Tables must have a PRIMARY KEY or UNIQUE constraint with all fields unique. Without this, the destination may contain duplicate records.
If you rename tables or columns in the destination database, a single task can synchronize up to 1,000 tables. For more tables, configure multiple tasks or synchronize the entire database instead.
If you need to synchronize incremental data, binary logging must be enabled and the loose_polar_log_bin parameter must be set to on. See Enable binary logging and Modify parameters.

Enabling binary logging on a PolarDB for MySQL cluster incurs storage charges for the binary log files.

Read-only nodes of the source cluster cannot be included in a synchronization task.
DTS periodically executes CREATE DATABASE IF NOT EXISTS \test\`` on the source database to advance the binary log position. This is expected behavior.

Binary log retention

Insufficient binary log retention causes DTS to lose its position, which can interrupt the task and cause data inconsistency.

Task type	Minimum retention period
Incremental data synchronization only	24 hours
Full + incremental data synchronization	7 days

After full data synchronization is complete, you can set the retention period to more than 24 hours. Make sure that you set the retention period of binary logs based on the preceding requirements. Otherwise, the SLA of DTS does not guarantee service reliability or performance.

Single-record size limit

Kafka rejects records larger than 10 MB. If a source row exceeds this limit, DTS cannot write it and the task is interrupted.

To handle tables with large fields, use either of the following approaches:

Exclude those tables from the task objects entirely
Include the tables but add filter conditions to exclude the large-field columns

If you have already added a table with large fields, remove it from the selected objects, add it again, and then set the filter conditions.
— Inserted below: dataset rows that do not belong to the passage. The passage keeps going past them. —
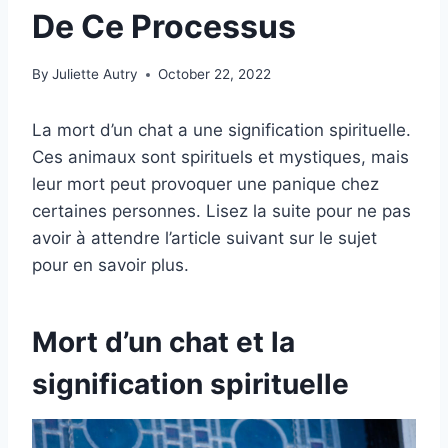
De Ce Processus
By
Juliette Autry
October 22, 2022
La mort d’un chat a une signification spirituelle.
Ces animaux sont spirituels et mystiques, mais
leur mort peut provoquer une panique chez
certaines personnes. Lisez la suite pour ne pas
avoir à attendre l’article suivant sur le sujet
pour en savoir plus.
Mort d’un chat et la
signification spirituelle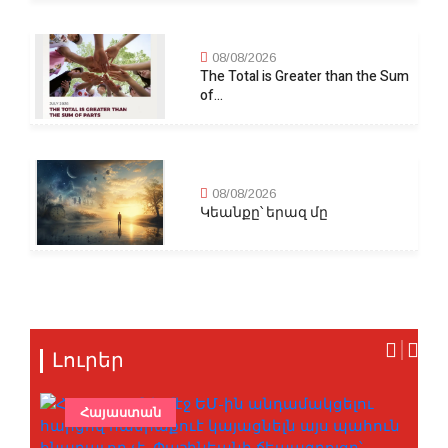
08/08/2026
The Total is Greater than the Sum
of...
08/08/2026
Կեանքը՝ երազ մը
Լուրեր
Հայաստան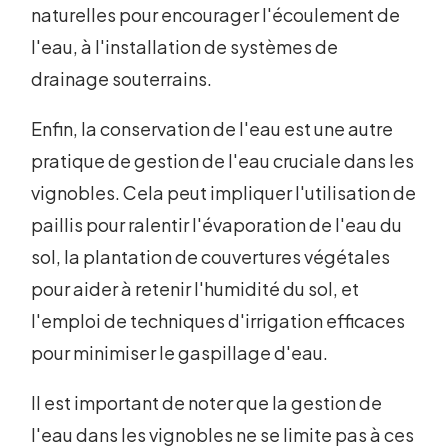
naturelles pour encourager l'écoulement de
l'eau, à l'installation de systèmes de
drainage souterrains.
Enfin, la conservation de l'eau est une autre
pratique de gestion de l'eau cruciale dans les
vignobles. Cela peut impliquer l'utilisation de
paillis pour ralentir l'évaporation de l'eau du
sol, la plantation de couvertures végétales
pour aider à retenir l'humidité du sol, et
l'emploi de techniques d'irrigation efficaces
pour minimiser le gaspillage d'eau.
Il est important de noter que la gestion de
l'eau dans les vignobles ne se limite pas à ces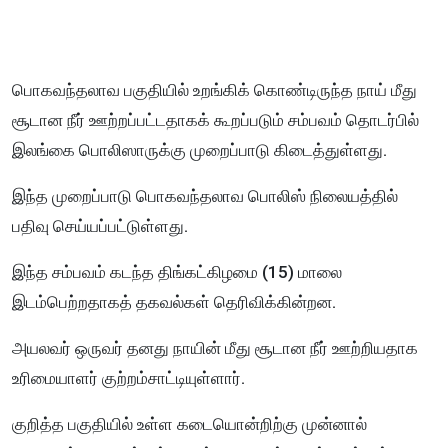
பொகவந்தலாவ பகுதியில் உறங்கிக் கொண்டிருந்த நாய் மீது
சூடான நீர் ஊற்றப்பட்டதாகக் கூறப்படும் சம்பவம் தொடர்பில்
இலங்கை பொலிஸாருக்கு முறைப்பாடு கிடைத்துள்ளது.
இந்த முறைப்பாடு பொகவந்தலாவ பொலிஸ் நிலையத்தில்
பதிவு செய்யப்பட்டுள்ளது.
இந்த சம்பவம் கடந்த திங்கட்கிழமை (15) மாலை
இடம்பெற்றதாகத் தகவல்கள் தெரிவிக்கின்றன.
அயலவர் ஒருவர் தனது நாயின் மீது சூடான நீர் ஊற்றியதாக
உரிமையாளர் குற்றம்சாட்டியுள்ளார்.
குறித்த பகுதியில் உள்ள கடையொன்றிற்கு முன்னால்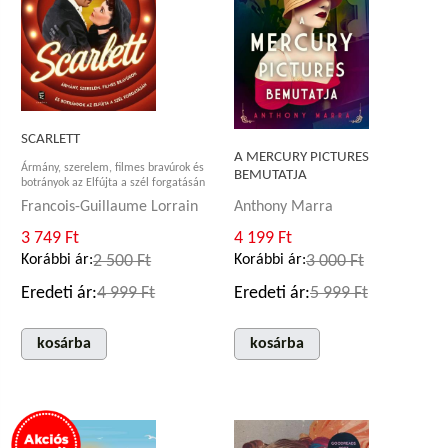
SCARLETT
A MERCURY PICTURES
Ármány, szerelem, filmes bravúrok és
BEMUTATJA
botrányok az Elfújta a szél forgatásán
Anthony Marra
Francois-Guillaume Lorrain
4 199 Ft
3 749 Ft
Korábbi ár:
3 000 Ft
Korábbi ár:
2 500 Ft
Eredeti ár:
5 999 Ft
Eredeti ár:
4 999 Ft
kosárba
kosárba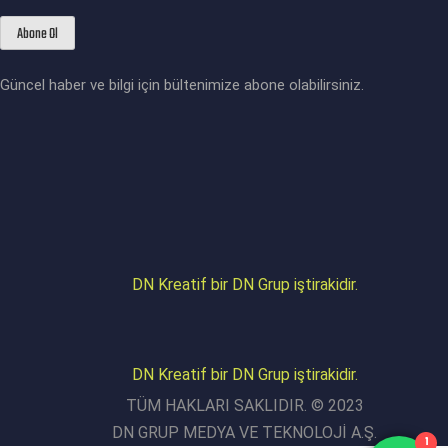
Güncel haber ve bilgi için bültenimize abone olabilirsiniz.
DN Kreatif bir DN Grup iştirakidir.
DN Kreatif bir DN Grup iştirakidir.
TÜM HAKLARI SAKLIDIR. © 2023
DN GRUP MEDYA VE TEKNOLOJİ A.Ş.
1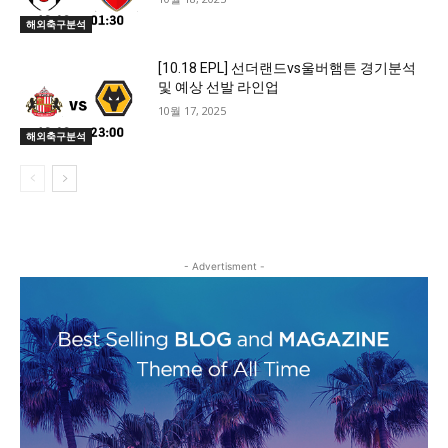
해외축구분석
[10.18 EPL] 선더랜드vs울버햄튼 경기분석
및 예상 선발 라인업
10월 17, 2025
해외축구분석
- Advertisment -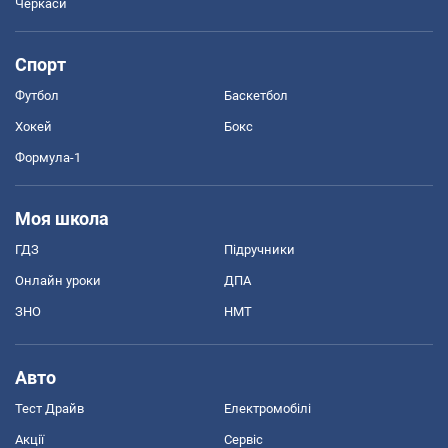
Черкаси
Спорт
Футбол
Баскетбол
Хокей
Бокс
Формула-1
Моя школа
ГДЗ
Підручники
Онлайн уроки
ДПА
ЗНО
НМТ
Авто
Тест Драйв
Електромобілі
Акції
Сервіс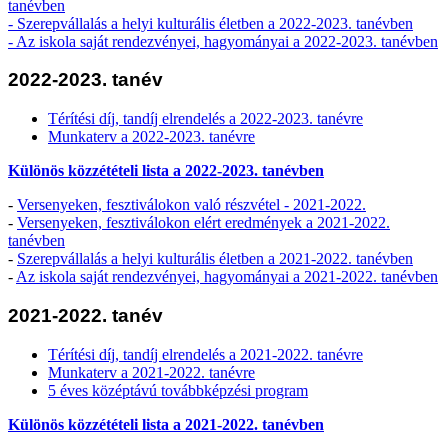
tanévben
-
Szerepvállalás a helyi kulturális életben a 2022-2023. tanévben
-
Az iskola saját rendezvényei, hagyományai a 2022-2023. tanévben
2022-2023. tanév
Térítési díj, tandíj elrendelés a 2022-2023. tanévre
Munkaterv a 2022-2023. tanévre
Különös közzétételi lista a 2022-2023. tanévben
-
Versenyeken, fesztiválokon való részvétel - 2021-2022.
-
Versenyeken, fesztiválokon elért eredmények a 2021-2022.
tanévben
-
Szerepvállalás a helyi kulturális életben a 2021-2022. tanévben
-
Az iskola saját rendezvényei, hagyományai a 2021-2022. tanévben
2021-2022. tanév
Térítési díj, tandíj elrendelés a 2021-2022. tanévre
Munkaterv a 2021-2022. tanévre
5 éves középtávú továbbképzési program
Különös közzétételi lista a 2021-2022. tanévben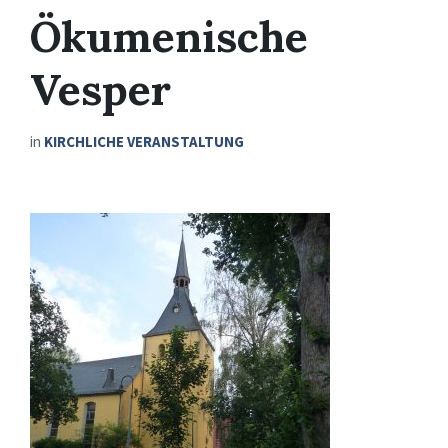
Ökumenische
Vesper
in
KIRCHLICHE VERANSTALTUNG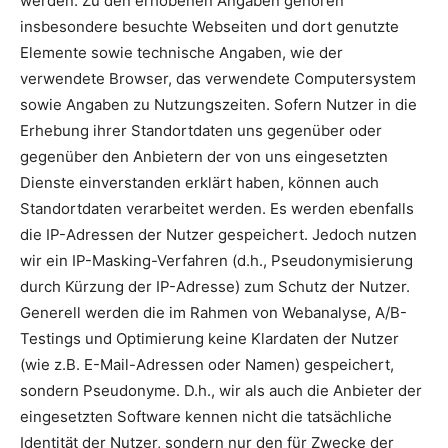
werden. Zu den erhobenen Angaben gehören
insbesondere besuchte Webseiten und dort genutzte
Elemente sowie technische Angaben, wie der
verwendete Browser, das verwendete Computersystem
sowie Angaben zu Nutzungszeiten. Sofern Nutzer in die
Erhebung ihrer Standortdaten uns gegenüber oder
gegenüber den Anbietern der von uns eingesetzten
Dienste einverstanden erklärt haben, können auch
Standortdaten verarbeitet werden. Es werden ebenfalls
die IP-Adressen der Nutzer gespeichert. Jedoch nutzen
wir ein IP-Masking-Verfahren (d.h., Pseudonymisierung
durch Kürzung der IP-Adresse) zum Schutz der Nutzer.
Generell werden die im Rahmen von Webanalyse, A/B-
Testings und Optimierung keine Klardaten der Nutzer
(wie z.B. E-Mail-Adressen oder Namen) gespeichert,
sondern Pseudonyme. D.h., wir als auch die Anbieter der
eingesetzten Software kennen nicht die tatsächliche
Identität der Nutzer, sondern nur den für Zwecke der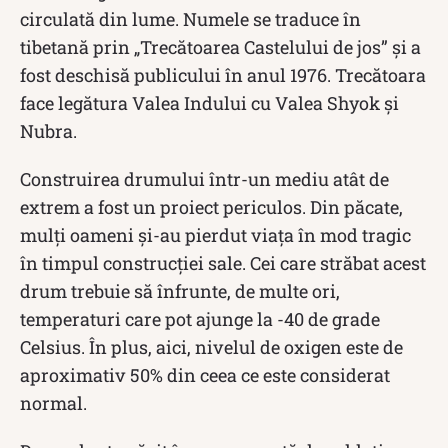
circulată din lume. Numele se traduce în
tibetană prin „Trecătoarea Castelului de jos” și a
fost deschisă publicului în anul 1976. Trecătoara
face legătura Valea Indului cu Valea Shyok și
Nubra.
Construirea drumului într-un mediu atât de
extrem a fost un proiect periculos. Din păcate,
mulți oameni și-au pierdut viața în mod tragic
în timpul construcției sale. Cei care străbat acest
drum trebuie să înfrunte, de multe ori,
temperaturi care pot ajunge la -40 de grade
Celsius. În plus, aici, nivelul de oxigen este de
aproximativ 50% din ceea ce este considerat
normal.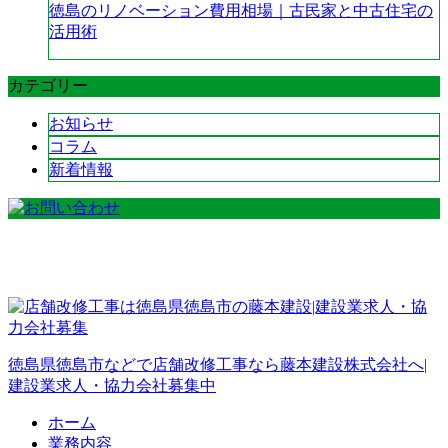
徳島のリノベーション費用相場｜古民家と中古住宅の
活用術
カテゴリー
お知らせ
コラム
新着情報
徳島県徳島市などで店舗改修工事なら藤本建設株式会社へ|
建設業求人・協力会社募集中
ホーム
業務内容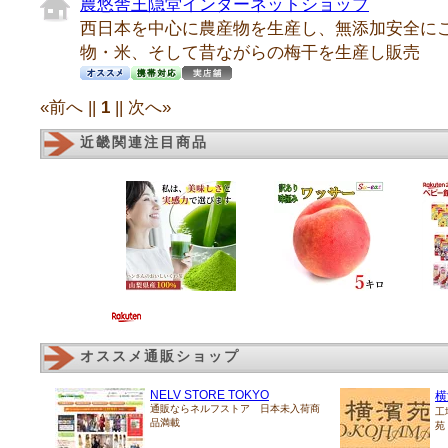
農悠舎王隠堂インターネットショップ
西日本を中心に農産物を生産し、無添加安全に
物・米、そして昔ながらの梅干を生産し販売
«前へ ||
1
|| 次へ»
近畿関連注目商品
オススメ通販ショップ
NELV STORE TOKYO
横
通販ならネルフストア 日本未入荷商
工
品満載
苑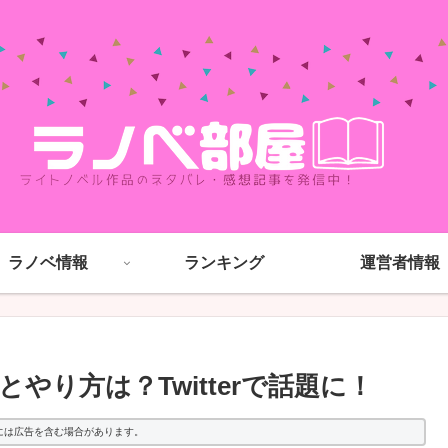
ラノベ情報
ランキング
運営者情報
り方は？Twitterで話題に！
には広告を含む場合があります。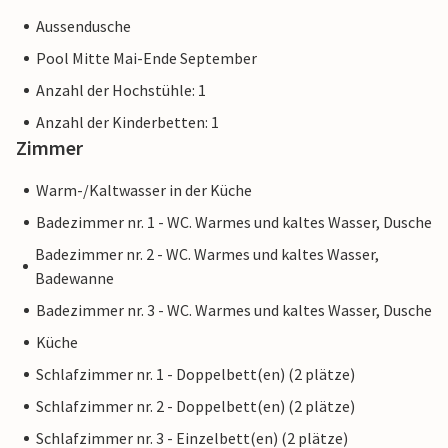
Aussendusche
Pool Mitte Mai-Ende September
Anzahl der Hochstühle: 1
Anzahl der Kinderbetten: 1
Zimmer
Warm-/Kaltwasser in der Küche
Badezimmer nr. 1 - WC. Warmes und kaltes Wasser, Dusche
Badezimmer nr. 2 - WC. Warmes und kaltes Wasser,
Badewanne
Badezimmer nr. 3 - WC. Warmes und kaltes Wasser, Dusche
Küche
Schlafzimmer nr. 1 - Doppelbett(en) (2 plätze)
Schlafzimmer nr. 2 - Doppelbett(en) (2 plätze)
Schlafzimmer nr. 3 - Einzelbett(en) (2 plätze)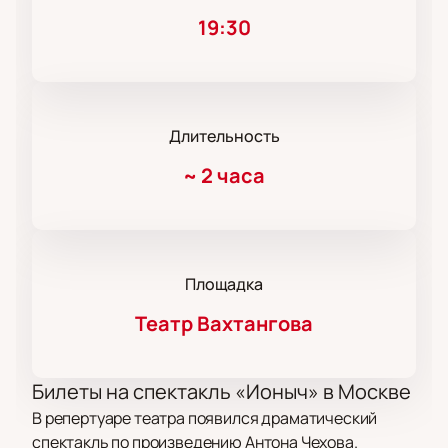
19:30
Длительность
~
2 часа
Площадка
Театр Вахтангова
Билеты на спектакль «Ионыч» в Москве
В репертуаре театра появился драматический
спектакль по произведению Антона Чехова.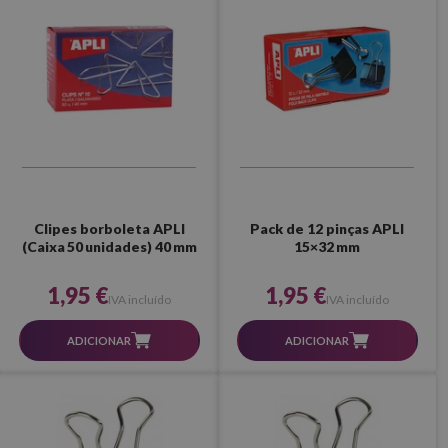
Clipes borboleta APLI
Pack de 12 pinças APLI
(Caixa 50 unidades) 40 mm
15×32 mm
1,95 €
1,95 €
IVA incluído
IVA incluído
ADICIONAR
ADICIONAR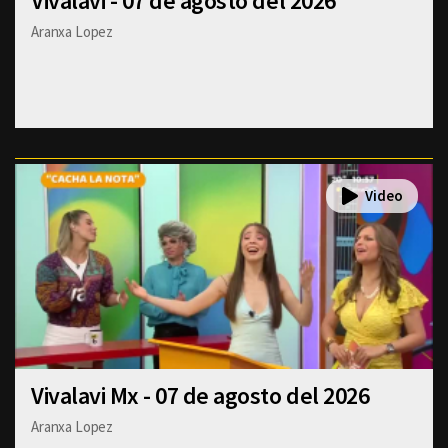
Vivalavi - 07 de agosto del 2026
Aranxa Lopez
Vivalavi Mx - 07 de agosto del 2026
Aranxa Lopez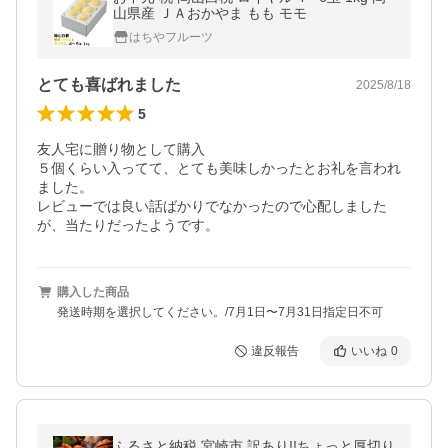
山県産 ＪＡおかやま もも モモ
はちやフルーツ
とても喜ばれました
2025/8/18
5
友人宅に贈り物として購入

５個くらい入ってて、とても美味しかったとお礼を言われ
ました。

レビューでは良い話ばかりでなかったので心配しました
が、当たりだったようです。
購入した商品
発送時期を選択してください。/7月1日〜7月31日指定日不可
違反報告
いいね
0
ふるさと納税 宮崎市 訳あり!!ちょっと厚切り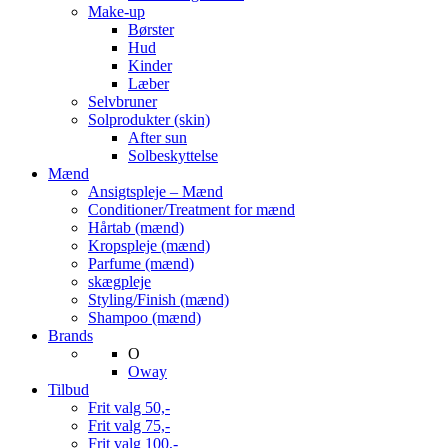
Make-up
Børster
Hud
Kinder
Læber
Selvbruner
Solprodukter (skin)
After sun
Solbeskyttelse
Mænd
Ansigtspleje – Mænd
Conditioner/Treatment for mænd
Hårtab (mænd)
Kropspleje (mænd)
Parfume (mænd)
skægpleje
Styling/Finish (mænd)
Shampoo (mænd)
Brands
O
Oway
Tilbud
Frit valg 50,-
Frit valg 75,-
Frit valg 100,-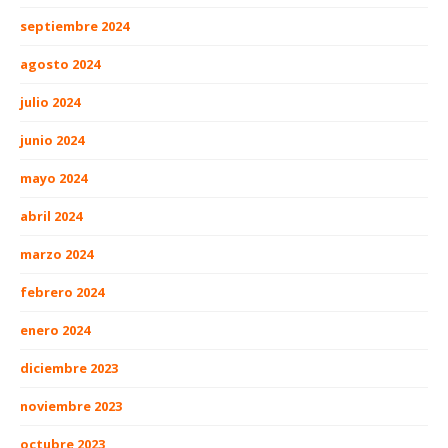
septiembre 2024
agosto 2024
julio 2024
junio 2024
mayo 2024
abril 2024
marzo 2024
febrero 2024
enero 2024
diciembre 2023
noviembre 2023
octubre 2023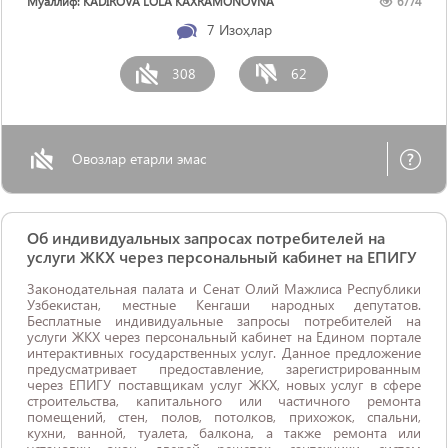
Муаллиф: KADIROVA LOLA KAXRAMONOVNA
6774
7
Изоҳлар
308
62
Овозлар етарли эмас
Об индивидуальных запросах потребителей на
услуги ЖКХ через персональный кабинет на ЕПИГУ
Законодательная палата и Сенат Олий Мажлиса Республики
Узбекистан, местные Кенгаши народных депутатов.
Бесплатные индивидуальные запросы потребителей на
услуги ЖКХ через персональный кабинет на Едином портале
интерактивных государственных услуг. Данное предложение
предусматривает предоставление, зарегистрированным
через ЕПИГУ поставщикам услуг ЖКХ, новых услуг в сфере
строительства, капитального или частичного ремонта
помещений, стен, полов, потолков, прихожок, спальни,
кухни, ванной, туалета, балкона, а также ремонта или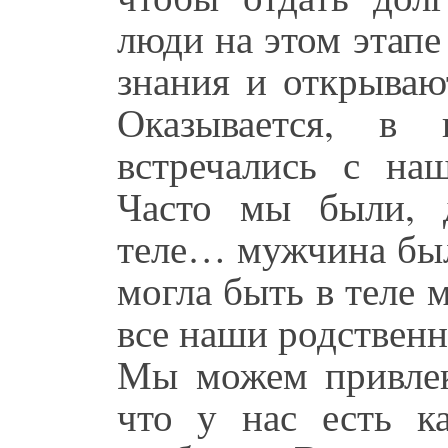
люди на этом этапе
знания и открываю
Оказывается, 
встречались с на
Часто мы были, 
теле… мужчина был
могла быть в теле
все наши родствен
Мы можем привлека
что у нас есть ка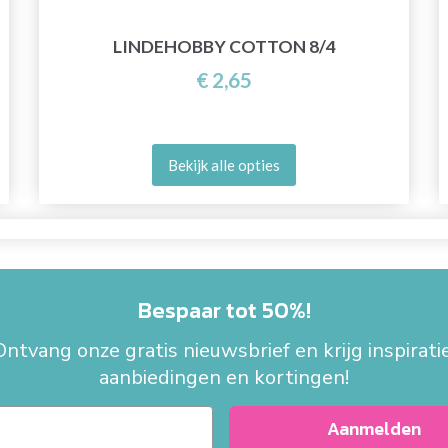
LINDEHOBBY COTTON 8/4
€ 2,65
Bekijk alle opties
Bespaar tot 50%!
Ontvang onze gratis nieuwsbrief en krijg inspiratie
aanbiedingen en kortingen!
Aanmelden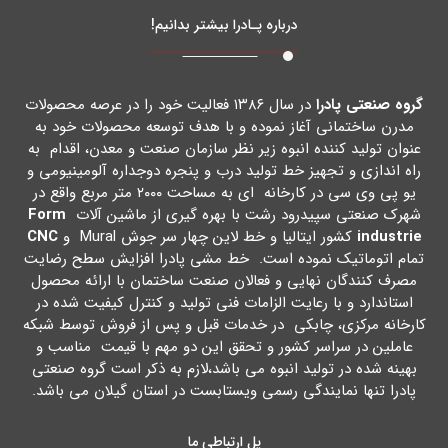
درباره پـادرا بیشتر بدانیم!
گروه صنعتی پادرا
در سال ۱۳۸۶ فعالیت خود را در عرصه محصولات
مدرن ساختمانی آغاز نموده و با هدف توسعه محصولات خود به
عنوان تولید کننده انبوه زیر نظر سازمان صنعت و معدن، اقدام به
راه اندازي و تجهیز خط تولید درب و پنجره دوجداره آلومینیومی و
یو پی وي سی در کارخانه اي به مساحت ۲۰۰۰ متر مربع واقع در
شهرك صنعتی سپیدرود رشت با بهره گیري از ماشین آلات
Form
industrie
کشور ایتالیا و خط لاین چهار سر جوش Mural و
CNC
تمام اتوماتیک نموده است. خط مشی پادرا افزایش سطح رضایت
مصرف کنندگان نهایی و فعالان صنعت ساختمان با ارائه محصول
استاندارد و با رعایت الزامات فنی تولید و کنترل کیفیت شده در
کارخانه مرکزي، چابکی در خدمات قبل و پس از فروش توسط شبکه
عاملین در سراسر کشور و تحقق این دو مهم با قیمت مناسب و
بهینه شده در تولید انبوه می باشد،لازم به ذکر است گروه صنعتی
پادرا تنها نمایندگی رسمی ویستابست در استان گیلان می باشد.
پل ارتباطی ما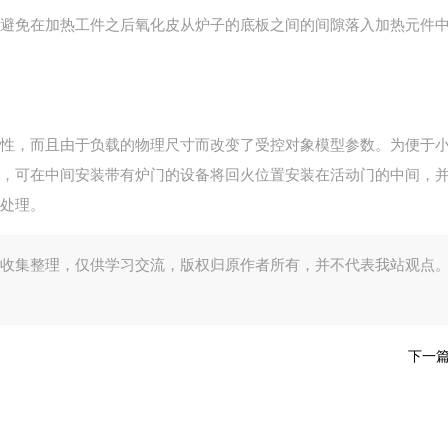
避免在加热工件之后氧化皮从炉子的底板之间的间隙落入加热元件
性，而且由于负载的物理尺寸而改变了受控对象模型参数。为便于
，可在中间安装带有炉门的设备将回火位置安装在活动门的中间，
处理。
收集整理，仅供学习交流，版权归原作者所有，并不代表我站观点
下一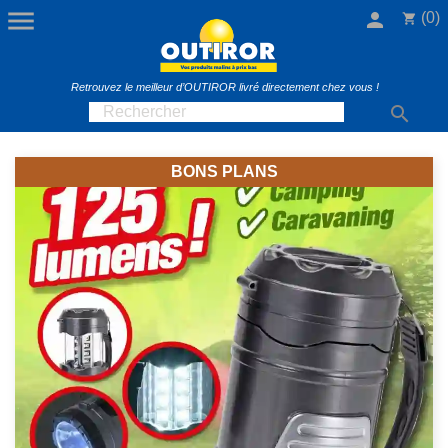

person
(0)
shopping_cart
Retrouvez le meilleur d’OUTIROR livré directement chez vous !

BONS PLANS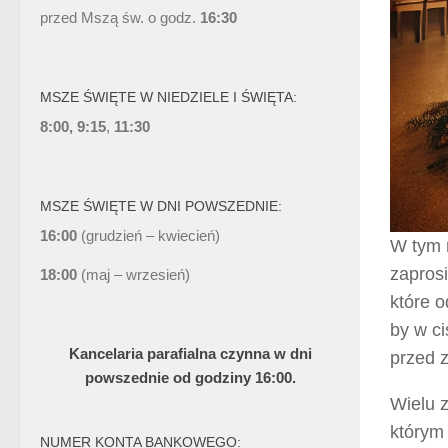
przed Mszą św. o godz.
16:30
MSZE ŚWIĘTE W NIEDZIELE I ŚWIĘTA:
8:00, 9:15
,
11:30
MSZE ŚWIĘTE W DNI POWSZEDNIE:
16:00
(grudzień – kwiecień)
W tym 
zapros
18:00
(maj – wrzesień)
które o
by w ci
Kancelaria parafialna czynna w dni
przed 
powszednie od godziny 16:00.
Wielu 
którym
NUMER KONTA BANKOWEGO:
DDL operations during synchronization

Do not run pt-online-schema-change on source tables while a task is running — this can cause synchronization to fail.

We recommend that you use only DTS to write data to the destination database. This prevents data inconsistency between the source and destination databases. If DTS is the only writer to the destination database, you can use Data Management (DMS) to perform lock-free DDL operations on the source tables. If you use tools other than DTS to write data to the destination database, data loss may occur in the destination database when you use DMS to perform online DDL operations.

Supported synchronization topologies

One-to-one
One-to-many
Many-to-one
Cascade

For details, see Synchronization topologies.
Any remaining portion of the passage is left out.